Here’s what I love about Rowan Blanchard. She’s very aware of everything going on in this world. And she’s only fifteen. That is a big deal and here’s why: When I was fifteen my biggest worry was wether or not the guy I liked at the time would ever notice me (yes I had a yandere complex) I had no clue what was going on outside of my little bubble. This girl does. And beyond just impressing me, it’s empowering. It show’s that a younger generation is getting involved in political debates and civil rights and feminism at a younger age then my generation or those before me. It gives me so much hope for the future, a future where my daughters won’t have to even think about the problems we have now.

1. My mom


My mother is the strongest woman I know, and yes I’m being 100% biased but she’s my mom and I can be. She has done everything she could to raise my two siblings and I basically all on her own and never once has she asked for anything in return. She’s constantly doing things that women aren’t supposed to do, because that’s a mans job. Woman worked for 25 years in construction in a time where it was unheard of for woman and even more so for them to become foremen, which she did! I’m extremely proud to be her daughter and that I’ve been able to learn a thing or two.

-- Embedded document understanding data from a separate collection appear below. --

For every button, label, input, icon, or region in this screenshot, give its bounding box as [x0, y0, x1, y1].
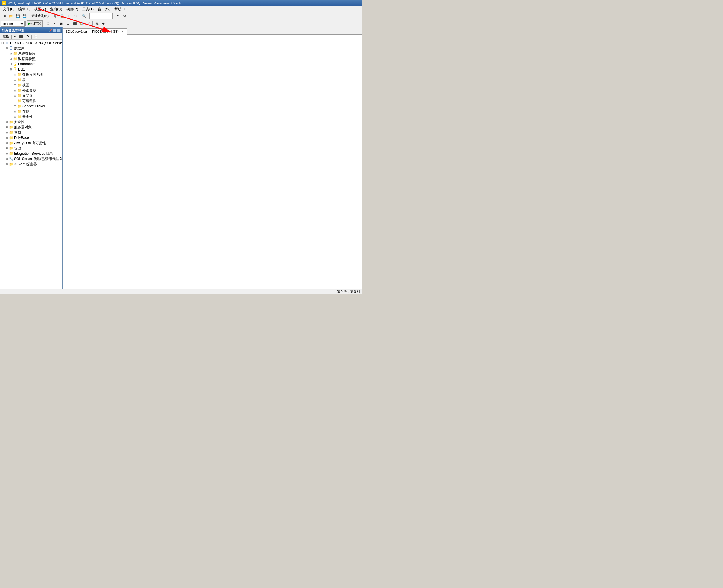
tree-ext-resources[interactable]: ⊞ 📁 外部资源 — [0, 88, 62, 93]
query-tab[interactable]: SQLQuery1.sql -...FICCSN3\ymj (53)) × — [63, 28, 127, 35]
tree-databases[interactable]: ⊟ 🗄 数据库 — [0, 46, 62, 51]
tree-system-dbs[interactable]: ⊞ 📁 系统数据库 — [0, 51, 62, 56]
copy-btn[interactable]: ⎘ — [52, 13, 59, 19]
server-search-input[interactable] — [89, 13, 112, 19]
actual-plan-btn[interactable]: 📊 — [78, 20, 85, 27]
menu-edit[interactable]: 编辑(E) — [17, 6, 32, 12]
menu-help[interactable]: 帮助(H) — [112, 6, 128, 12]
expand-ext-resources[interactable]: ⊞ — [13, 88, 17, 92]
expand-server[interactable]: ⊟ — [1, 41, 5, 45]
sep5 — [113, 14, 114, 19]
expand-landmarks[interactable]: ⊞ — [9, 62, 13, 66]
expand-security[interactable]: ⊞ — [5, 120, 9, 124]
tree-server-objects[interactable]: ⊞ 📁 服务器对象 — [0, 125, 62, 130]
parse-btn[interactable]: ✓ — [51, 20, 58, 27]
connect-btn[interactable]: 🔌 — [94, 20, 100, 27]
estimated-plan-btn[interactable]: 📈 — [85, 20, 91, 27]
expand-system-dbs[interactable]: ⊞ — [9, 51, 13, 56]
tree-synonyms[interactable]: ⊞ 📁 同义词 — [0, 93, 62, 98]
oe-minimize-btn[interactable]: – — [53, 29, 57, 32]
execute-btn[interactable]: ▶ 执行(X) — [27, 20, 43, 27]
new-query-btn[interactable]: 新建查询(N) — [30, 13, 50, 19]
paste-btn[interactable]: 📋 — [59, 13, 65, 19]
open-file-btn[interactable]: 📂 — [8, 13, 14, 19]
menu-window[interactable]: 窗口(W) — [96, 6, 112, 12]
status-bar: 第 0 行，第 0 列 — [0, 289, 362, 294]
expand-management[interactable]: ⊞ — [5, 146, 9, 150]
tree-db-diagrams[interactable]: ⊞ 📁 数据库关系图 — [0, 72, 62, 77]
help-btn[interactable]: ? — [115, 13, 121, 19]
sep4 — [88, 14, 88, 19]
expand-db1[interactable]: ⊟ — [9, 67, 13, 71]
tree-db-snapshots[interactable]: ⊞ 📁 数据库快照 — [0, 56, 62, 61]
database-dropdown[interactable]: master — [1, 21, 25, 27]
expand-views[interactable]: ⊞ — [13, 83, 17, 87]
sep8 — [92, 21, 93, 26]
results-grid-btn[interactable]: ⊞ — [58, 20, 65, 27]
tree-management[interactable]: ⊞ 📁 管理 — [0, 146, 62, 151]
toolbar-main: ⊕ 📂 💾 💾 新建查询(N) ⎘ 📋 ↩ ↪ 🔍 ? ⚙ — [0, 12, 362, 20]
oe-close-btn[interactable]: × — [57, 29, 61, 32]
oe-connect-btn[interactable]: 连接 — [1, 34, 11, 39]
tree-views[interactable]: ⊞ 📁 视图 — [0, 83, 62, 88]
tree-replication[interactable]: ⊞ 📁 复制 — [0, 130, 62, 135]
tree-polybase[interactable]: ⊞ 📁 PolyBase — [0, 135, 62, 141]
expand-service-broker[interactable]: ⊞ — [13, 104, 17, 108]
menu-view[interactable]: 视图(V) — [33, 6, 48, 12]
tree-xevent[interactable]: ⊞ 📁 XEvent 探查器 — [0, 162, 62, 167]
expand-always-on[interactable]: ⊞ — [5, 141, 9, 145]
tree-storage[interactable]: ⊞ 📁 存储 — [0, 109, 62, 114]
oe-refresh-btn[interactable]: ↻ — [25, 34, 30, 39]
expand-programmability[interactable]: ⊞ — [13, 99, 17, 103]
expand-replication[interactable]: ⊞ — [5, 130, 9, 134]
expand-security-db1[interactable]: ⊞ — [13, 115, 17, 119]
tree-integration-svc[interactable]: ⊞ 📁 Integration Services 目录 — [0, 151, 62, 156]
tree-security[interactable]: ⊞ 📁 安全性 — [0, 119, 62, 125]
databases-label: 数据库 — [14, 46, 25, 51]
tree-security-db1[interactable]: ⊞ 📁 安全性 — [0, 114, 62, 119]
tree-db1[interactable]: ⊟ 🗄 DB1 — [0, 67, 62, 72]
save-all-btn[interactable]: 💾 — [21, 13, 28, 19]
results-text-btn[interactable]: ≡ — [65, 20, 71, 27]
oe-properties-btn[interactable]: 📋 — [33, 34, 40, 39]
oe-filter-btn[interactable]: ▾ — [13, 34, 17, 39]
disconnect-btn[interactable]: ⊘ — [100, 20, 107, 27]
search-btn[interactable]: 🔍 — [81, 13, 87, 19]
expand-polybase[interactable]: ⊞ — [5, 136, 9, 140]
tree-always-on[interactable]: ⊞ 📁 Always On 高可用性 — [0, 141, 62, 146]
menu-query[interactable]: 查询(Q) — [48, 6, 64, 12]
tree-landmarks[interactable]: ⊞ 🗄 Landmarks — [0, 61, 62, 67]
redo-btn[interactable]: ↪ — [72, 13, 79, 19]
menu-project[interactable]: 项目(P) — [65, 6, 80, 12]
expand-storage[interactable]: ⊞ — [13, 109, 17, 113]
tree-programmability[interactable]: ⊞ 📁 可编程性 — [0, 98, 62, 104]
menu-file[interactable]: 文件(F) — [1, 6, 16, 12]
query-editor[interactable] — [63, 35, 362, 289]
tree-sql-agent[interactable]: ⊞ 🔧 SQL Server 代理(已禁用代理 XP) — [0, 156, 62, 162]
expand-xevent[interactable]: ⊞ — [5, 162, 9, 166]
stop-btn[interactable]: ⬛ — [72, 20, 78, 27]
expand-db-diagrams[interactable]: ⊞ — [13, 72, 17, 77]
expand-sql-agent[interactable]: ⊞ — [5, 157, 9, 161]
expand-db-snapshots[interactable]: ⊞ — [9, 57, 13, 61]
oe-stop-btn[interactable]: ⬛ — [18, 34, 25, 39]
menu-tools[interactable]: 工具(T) — [80, 6, 96, 12]
debug-btn[interactable]: ⚙ — [45, 20, 51, 27]
expand-synonyms[interactable]: ⊞ — [13, 93, 17, 98]
expand-databases[interactable]: ⊟ — [5, 46, 9, 50]
replication-label: 复制 — [14, 130, 21, 135]
expand-server-objects[interactable]: ⊞ — [5, 125, 9, 129]
tree-service-broker[interactable]: ⊞ 📁 Service Broker — [0, 104, 62, 109]
save-btn[interactable]: 💾 — [15, 13, 21, 19]
undo-btn[interactable]: ↩ — [65, 13, 72, 19]
new-connection-btn[interactable]: ⊕ — [1, 13, 7, 19]
expand-integration-svc[interactable]: ⊞ — [5, 151, 9, 155]
landmarks-icon: 🗄 — [13, 62, 18, 66]
oe-panel-header: 对象资源管理器 📌 – × — [0, 27, 62, 33]
expand-tables[interactable]: ⊞ — [13, 78, 17, 82]
config-btn[interactable]: ⚙ — [121, 13, 128, 19]
tree-server[interactable]: ⊟ 🖥 DESKTOP-FICCSN3 (SQL Server 15.0.200… — [0, 40, 62, 46]
tab-close-btn[interactable]: × — [121, 30, 124, 33]
tree-tables[interactable]: ⊞ 📁 表 — [0, 77, 62, 83]
oe-toolbar: 连接 ▾ ⬛ ↻ 📋 — [0, 33, 62, 40]
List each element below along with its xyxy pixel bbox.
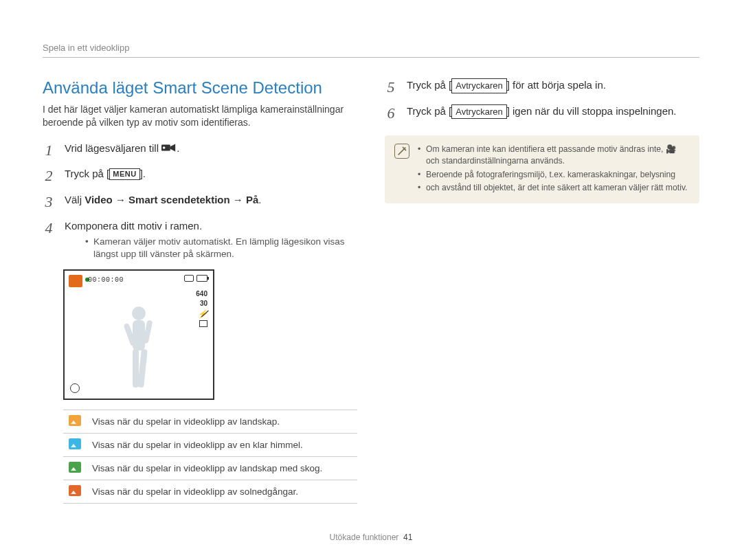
record-timer: 00:00:00	[88, 276, 124, 284]
menu-button-label: MENU	[109, 168, 139, 180]
note-list: Om kameran inte kan identifiera ett pass…	[418, 144, 690, 194]
step-bullet-list: Kameran väljer motiv automatiskt. En läm…	[65, 236, 357, 260]
table-row: Visas när du spelar in videoklipp av sol…	[63, 480, 357, 503]
table-row: Visas när du spelar in videoklipp av lan…	[63, 410, 357, 433]
landscape-icon	[69, 415, 81, 426]
step-number: 5	[385, 77, 397, 98]
scene-description: Visas när du spelar in videoklipp av sol…	[87, 480, 357, 503]
step-number: 2	[43, 166, 55, 186]
note-item: Om kameran inte kan identifiera ett pass…	[418, 144, 690, 167]
note-item: Beroende på fotograferingsmiljö, t.ex. k…	[418, 169, 690, 181]
step-1: 1 Vrid lägesväljaren till .	[43, 142, 357, 161]
breadcrumb: Spela in ett videoklipp	[43, 43, 699, 53]
shutter-label: Avtryckaren	[451, 104, 506, 120]
step-text-pre: Tryck på [	[407, 79, 451, 91]
svg-point-2	[132, 306, 146, 320]
step-text-post: ] igen när du vill stoppa inspelningen.	[507, 105, 677, 117]
step-number: 6	[385, 103, 397, 124]
scene-icon-cell	[63, 433, 87, 456]
stabilizer-icon	[70, 383, 80, 393]
sunset-icon	[69, 485, 81, 496]
smart-mode-icon	[69, 275, 82, 287]
mode-dial-video-icon	[161, 143, 177, 153]
battery-icon	[196, 275, 207, 282]
step-number: 1	[43, 140, 55, 161]
note-icon	[394, 144, 409, 159]
step-bold: Video → Smart scendetektion → På	[85, 194, 258, 205]
note-item: och avstånd till objektet, är det inte s…	[418, 182, 690, 194]
table-row: Visas när du spelar in videoklipp av lan…	[63, 456, 357, 480]
step-number: 3	[43, 192, 55, 212]
step-bullet: Kameran väljer motiv automatiskt. En läm…	[85, 236, 357, 260]
footer-label: Utökade funktioner	[330, 533, 399, 542]
sky-icon	[69, 438, 81, 449]
step-body: Vrid lägesväljaren till .	[65, 142, 357, 161]
step-body: Välj Video → Smart scendetektion → På.	[65, 193, 357, 212]
scene-icon-cell	[63, 410, 87, 433]
person-silhouette	[115, 302, 163, 394]
frame-icon	[199, 320, 207, 327]
storage-icon	[184, 275, 194, 282]
step-body: Tryck på [MENU].	[65, 167, 357, 186]
step-3: 3 Välj Video → Smart scendetektion → På.	[43, 193, 357, 212]
step-text-post: .	[258, 194, 261, 205]
svg-point-1	[163, 146, 166, 149]
step-text: Vrid lägesväljaren till	[65, 142, 161, 154]
step-6: 6 Tryck på [Avtryckaren] igen när du vil…	[385, 104, 699, 124]
page-footer: Utökade funktioner 41	[0, 533, 742, 542]
step-body: Tryck på [Avtryckaren] för att börja spe…	[407, 78, 699, 98]
forest-icon	[69, 462, 81, 473]
step-text-post: ].	[140, 168, 146, 179]
page-number: 41	[403, 533, 412, 542]
divider	[43, 57, 699, 58]
step-4: 4 Komponera ditt motiv i ramen. Kameran …	[43, 219, 357, 261]
scene-icon-cell	[63, 456, 87, 480]
camera-preview: 00:00:00 640 30 ⚡̸	[63, 269, 214, 400]
scene-icon-cell	[63, 480, 87, 503]
note-text: Om kameran inte kan identifiera ett pass…	[426, 144, 676, 166]
flash-off-icon: ⚡̸	[197, 309, 207, 319]
step-text-pre: Tryck på [	[65, 168, 109, 179]
step-body: Komponera ditt motiv i ramen. Kameran vä…	[65, 219, 357, 261]
svg-rect-7	[137, 348, 148, 388]
scene-description: Visas när du spelar in videoklipp av en …	[87, 433, 357, 456]
left-column: Använda läget Smart Scene Detection I de…	[43, 78, 357, 504]
scene-description: Visas när du spelar in videoklipp av lan…	[87, 456, 357, 480]
fps-label: 30	[200, 300, 207, 307]
right-column: 5 Tryck på [Avtryckaren] för att börja s…	[385, 78, 699, 504]
shutter-label: Avtryckaren	[451, 78, 506, 93]
scene-icon-table: Visas när du spelar in videoklipp av lan…	[63, 410, 357, 504]
step-number: 4	[43, 218, 55, 261]
step-text-post: ] för att börja spela in.	[507, 79, 606, 91]
manual-page: Spela in ett videoklipp Använda läget Sm…	[0, 0, 742, 560]
note-box: Om kameran inte kan identifiera ett pass…	[385, 135, 699, 203]
section-title: Använda läget Smart Scene Detection	[43, 78, 357, 98]
content-columns: Använda läget Smart Scene Detection I de…	[43, 78, 699, 504]
resolution-label: 640	[196, 290, 207, 298]
step-5: 5 Tryck på [Avtryckaren] för att börja s…	[385, 78, 699, 98]
scene-description: Visas när du spelar in videoklipp av lan…	[87, 410, 357, 433]
step-text-pre: Tryck på [	[407, 105, 451, 117]
svg-rect-6	[133, 349, 139, 388]
svg-rect-3	[133, 320, 145, 350]
step-2: 2 Tryck på [MENU].	[43, 167, 357, 186]
step-text: Komponera ditt motiv i ramen.	[65, 220, 202, 232]
table-row: Visas när du spelar in videoklipp av en …	[63, 433, 357, 456]
step-text-pre: Välj	[65, 194, 85, 205]
intro-text: I det här läget väljer kameran automatis…	[43, 103, 357, 129]
step-body: Tryck på [Avtryckaren] igen när du vill …	[407, 104, 699, 124]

Strong women raise strong women. And it’s so incredibly important to raise strong women. I need feminism because I want a world that one day I’ll be able to bring a little girl or two into where they won’t feel like they are any less than any man. I need feminism because I want to be able to decide what career path to follow and have nothing hold me back except fair competition. I need feminism because I can do anything I put my mind to and I don’t need nobody telling me I’m wrong.